Below are the steps given for Data Pipeline configuration:

  1. Login to AWS console and go to Data Pipeline Service.
  2. Click on Create new Pipeline
    • Under Source select Command Line Interface (CLI)
    • Provide valid CLI command Under Parameters. e.g to Stop few instances I used below command:

aws ec2 stop-instances –instance-ids i-id1 i-id2 –region                         <<your region>>

                      Note you can add more instance IDs, change region as per your                          Instance region

    • Select execution time, and logs location.

Similar steps can be followed for Scheduling Instance start. Just command given in step 4 will be different and shown below:

aws ec2 start-instances –instance-ids i-id1 i-id2 –region <<your region>>

Any complex command can be scheduled following above steps.

Below is a command to Stop all instances running under an account in a particular region. Instead of hardcoding instance ids am querying all running instances and stopping them.
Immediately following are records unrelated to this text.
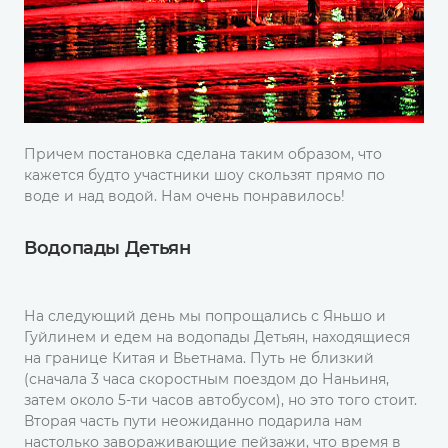
Причем постановка сделана таким образом, что
кажется будто участники шоу скользят прямо по
воде и над водой. Нам очень понравилось!
Водопады Детьян
На следующий день мы попрощались с Яньшо и
Гуйлинем и едем на водопады Детьян, находящиеся
на границе Китая и Вьетнама. Путь не близкий
(сначала 3 часа скоростным поездом до Наньиня,
затем около 5-ти часов автобусом), но это того стоит.
Вторая часть пути неожиданно подарила нам
настолько завораживающие пейзажи, что время в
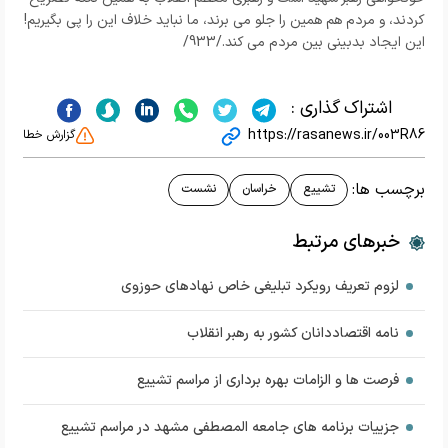
کردند، و مردم هم همین را جلو می برند، ما نباید خلاف این را پی بگیریم!
این ایجاد بدبینی بین مردم می کند./933/
اشتراک گذاری :
https://rasanews.ir/003R86
گزارش خطا
برچسب ها:
تشییع
خراسان
نشست
خبرهای مرتبط
لزوم تعریف رویکرد تبلیغی خاص نهادهای حوزوی
نامه اقتصاددانان کشور به رهبر انقلاب
فرصت ها و الزامات بهره برداری از مراسم تشییع
جزییات برنامه های جامعه المصطفی مشهد در مراسم تشییع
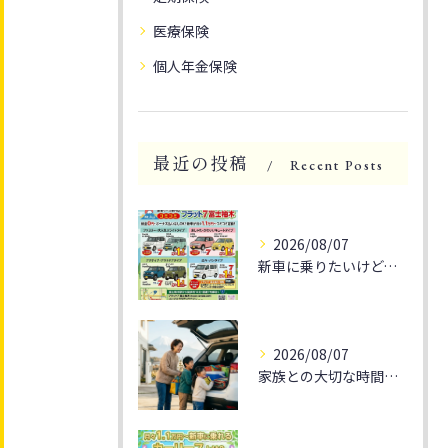
医療保険
個人年金保険
最近の投稿
Recent Posts
2026/08/07
新車に乗りたいけど、予算が気になる方へ朗報です！
2026/08/07
家族との大切な時間を🚗✨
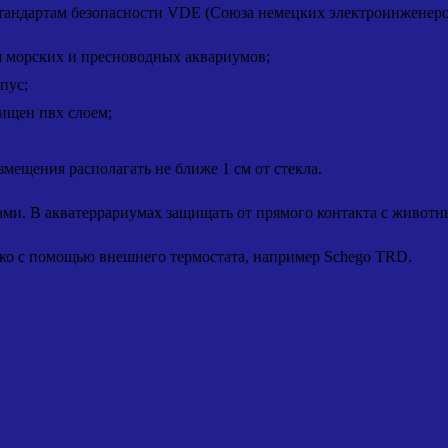
стандартам безопасности VDE (Союза немецких электроинженеро
я морских и пресноводных аквариумов;
пус;
ищен пвх слоем;
змещения располагать не ближе 1 см от стекла.
ами. В акватеррариумах защищать от прямого контакта с животн
ько с помощью внешнего термостата, например Schego TRD.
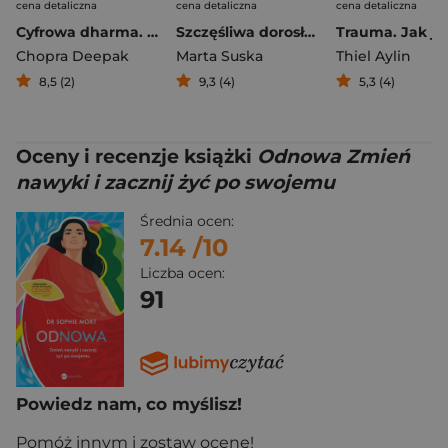
cena detaliczna
cena detaliczna
cena detaliczna
Cyfrowa dharma. Jak AI może podnieść poziom inteligencji duchowej i poczucia osobistego dobrostanu
Szczęśliwa dorosła córka Uzdrawianie ran z dzieciństwa
Chopra Deepak
Marta Suska
Thiel Aylin
8,5 (2)
9,3 (4)
5,3 (4)
Oceny i recenzje książki
Odnowa Zmień
nawyki i zacznij żyć po swojemu
Średnia ocen:
7.14
/10
Liczba ocen:
91
Powiedz nam, co myślisz!
Pomóż innym i zostaw ocenę!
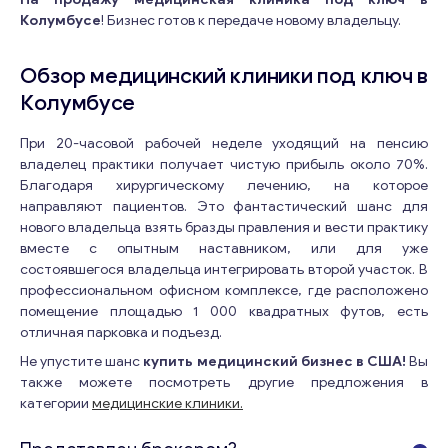
Колумбусе
! Бизнес готов к передаче новому владельцу.
Обзор медицинский клиники под ключ в
Колумбусе
При 20-часовой рабочей неделе уходящий на пенсию
владелец практики получает чистую прибыль около 70%.
Благодаря хирургическому лечению, на которое
направляют пациентов. Это фантастический шанс для
нового владельца взять бразды правления и вести практику
вместе с опытным наставником, или для уже
состоявшегося владельца интегрировать второй участок. В
профессиональном офисном комплексе, где расположено
помещение площадью 1 000 квадратных футов, есть
отличная парковка и подъезд.
Не упустите шанс
купить медицинский бизнес в США!
Вы
также можете посмотреть другие предложения в
категории
медицинские клиники.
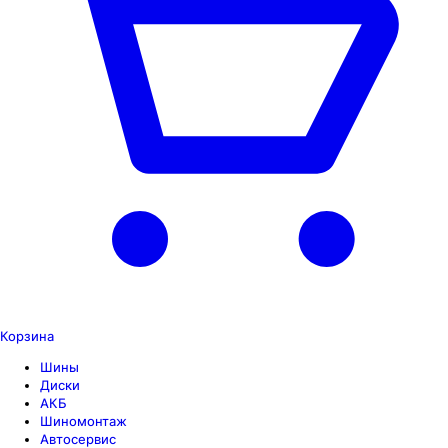
Корзина
Шины
Диски
АКБ
Шиномонтаж
Автосервис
aws ec2 describe-instances –region <<your region>> –filter Name=instance-state-name,Values=running –query ‘Reservations[].Instances[].InstanceId’ –output text | xargs aws ec2 stop-instances –instance-ids –region <<your region>>

3) You can give Role as DataPipelineDefaultResourceRole. One important point to consider is to check the default policy attached with this Role in IAM. There are chances that the policy attached doesn’t include the rights to perform action you wish via CLI. e.g By default ec2 stop instance will not work. In this case you can create a custom policy with required rights and attach to DataPipelineDefaultResourceRole role.

Sample policy:

{
     "Version": "2012-10-17",
     "Statement": [
          {
               "Effect": "Allow",
               "Action": [
                    "s3:*",
                    "ec2:Describe*",
                    "ec2:Start*",
                    "ec2:RunInstances",
                    "ec2:Stop*",
                    "datapipeline:*",
                    "cloudwatch:*"
               ],
               "Resource": [
                    "*"
               ]
          }
     ]
}

Conclusions:

  • Data Pipeline can be used to automated CLI commands or custom scripts.
  • Its cost effective as scheduler start and termination is handled by AWS. An instance starts for execution only at scheduled time and terminates post execution.
  • Its secure compared to other third party scheduler tools which force to upload credentials.